The study on which the RAND report is based claims that crime was as much as 60 percent greater around medical marijuana dispensaries that had been shut down by the City of Los Angeles compared to those areas with open dispensaries.

Concern about medical marijuana facilities opening up shop in and around Lake Elsinore and Wildomar have been the subject of debate in recent years. While both cities currently ban pot operations, a new report out from the RAND Corporation urges that arguments linking crime and medical marijuana facilities are ill founded.

The study on which the RAND report is based claims that crime was as much as 60 percent greater around medical marijuana dispensaries that had been shut down by the City of Los Angeles compared to those areas with open dispensaries.

"[W]e found no evidence that medical marijuana dispensaries in general cause crime to rise," said Mireille Jacobson, the study’s lead author and a senior economist at RAND.

Find out what's happening in Lake Elsinore-Wildomarwith free, real-time updates from Patch.

The RAND study examined crime reports for the 10 days prior to and the 10 days following June 7, 2010, when the city of Los Angeles ordered more than 70 percent of the city’s 638 medical marijuana dispensaries to close. Researchers analyzed crime reports within a few blocks around dispensaries that closed and compared that to crime reports for neighborhoods where dispensaries remained open. In total, RAND said that researchers examined 21 days of crime reports for 600 dispensaries in Los Angeles County -- 170 dispensaries remained open while 430 were ordered to close.

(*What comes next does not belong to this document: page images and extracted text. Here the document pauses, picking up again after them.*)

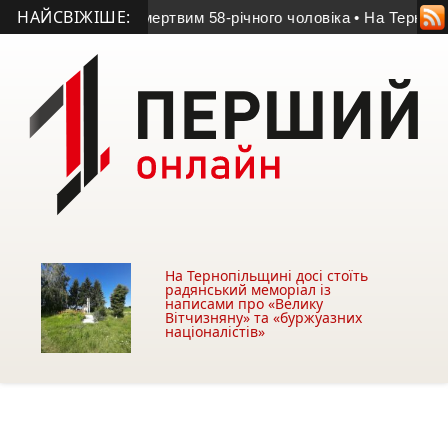
НАЙСВІЖІШЕ:
ьщині знайшли мертвим 58-річного чоловіка
• На Тернопільщи
На Тернопільщині досі стоїть
радянський меморіал із
написами про «Велику
Вітчизняну» та «буржуазних
націоналістів»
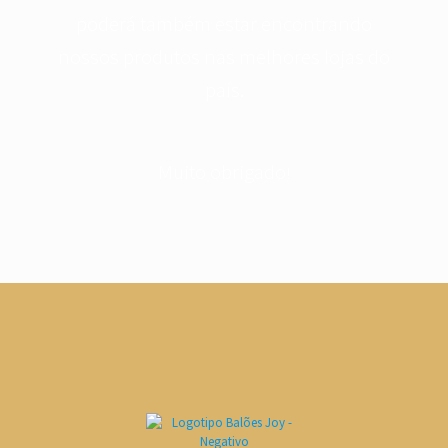
poderá também e star encontrando
nossos produtos nas melhores lojas do
país.
Muito obrigado
!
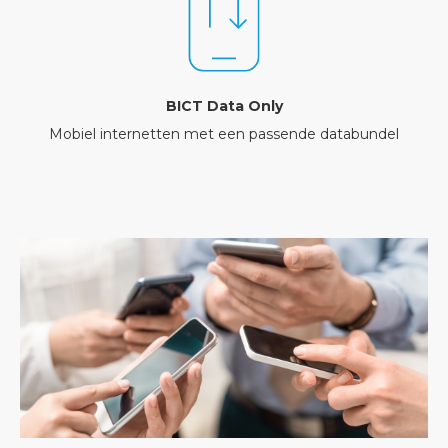
BICT Data Only
Mobiel internetten met een passende databundel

RAND calls its study "the first systematic analysis of the link between medical marijuana dispensaries and crime."

Find out what's happening in Lake Elsinore-Wildomarwith free, real-time updates from Patch.

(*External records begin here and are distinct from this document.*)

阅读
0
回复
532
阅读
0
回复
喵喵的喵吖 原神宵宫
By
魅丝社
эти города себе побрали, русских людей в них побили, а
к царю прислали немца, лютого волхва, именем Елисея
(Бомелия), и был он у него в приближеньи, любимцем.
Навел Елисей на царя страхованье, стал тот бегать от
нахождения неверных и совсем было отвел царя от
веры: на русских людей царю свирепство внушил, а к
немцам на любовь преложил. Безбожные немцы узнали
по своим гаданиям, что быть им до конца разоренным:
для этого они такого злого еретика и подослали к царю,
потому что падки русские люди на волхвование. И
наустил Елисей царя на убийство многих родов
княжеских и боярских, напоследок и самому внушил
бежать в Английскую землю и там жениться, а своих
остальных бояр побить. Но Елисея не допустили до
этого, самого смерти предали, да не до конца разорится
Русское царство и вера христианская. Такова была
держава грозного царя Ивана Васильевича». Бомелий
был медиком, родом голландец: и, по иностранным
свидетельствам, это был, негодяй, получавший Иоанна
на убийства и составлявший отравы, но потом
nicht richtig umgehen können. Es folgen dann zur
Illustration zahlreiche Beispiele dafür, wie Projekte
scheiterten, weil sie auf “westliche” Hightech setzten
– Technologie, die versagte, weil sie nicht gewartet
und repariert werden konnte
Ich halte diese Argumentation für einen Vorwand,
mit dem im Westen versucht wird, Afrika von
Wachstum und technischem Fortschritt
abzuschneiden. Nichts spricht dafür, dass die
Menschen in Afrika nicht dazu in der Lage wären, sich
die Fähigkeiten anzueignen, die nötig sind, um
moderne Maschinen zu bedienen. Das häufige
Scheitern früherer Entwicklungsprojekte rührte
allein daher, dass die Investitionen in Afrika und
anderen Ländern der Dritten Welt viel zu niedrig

Americans for Safe Access, an organization that lobbies on behalf of medical marijuana advocates, is hailing the study and points to previous comments made by Los Angeles Police Chief Charlie Beck.

According to ASA, Beck conducted his own study in 2010 comparing the levels of crime at the city's banks with its medical marijuana dispensaries.

“Chief Beck found that 71 robberies had occurred at the more than 350 banks in the city, compared to 47 robberies at the more than 500 medical marijuana facilities. At the time, Beck observed that, ‘banks are more likely to get robbed than medical marijuana dispensaries,’ and the claim that dispensaries attract crime ‘doesn't really bear out,’” according to a Sept. 20 ASA news release lauding the RAND study.

ASA also pointed out in its news release that the study provides evidence that regulation, not prohibition, is key to keeping illegal drugs off the streets.

Under California's Compassionate Use Act of 1996 and the subsequent Medical Marijuana Program Act that became law on Jan.1, 2004, qualified patients and their primary caregivers are permitted "to use, possess and cultivate marijuana for medical purposes without criminal prosecution” in the state.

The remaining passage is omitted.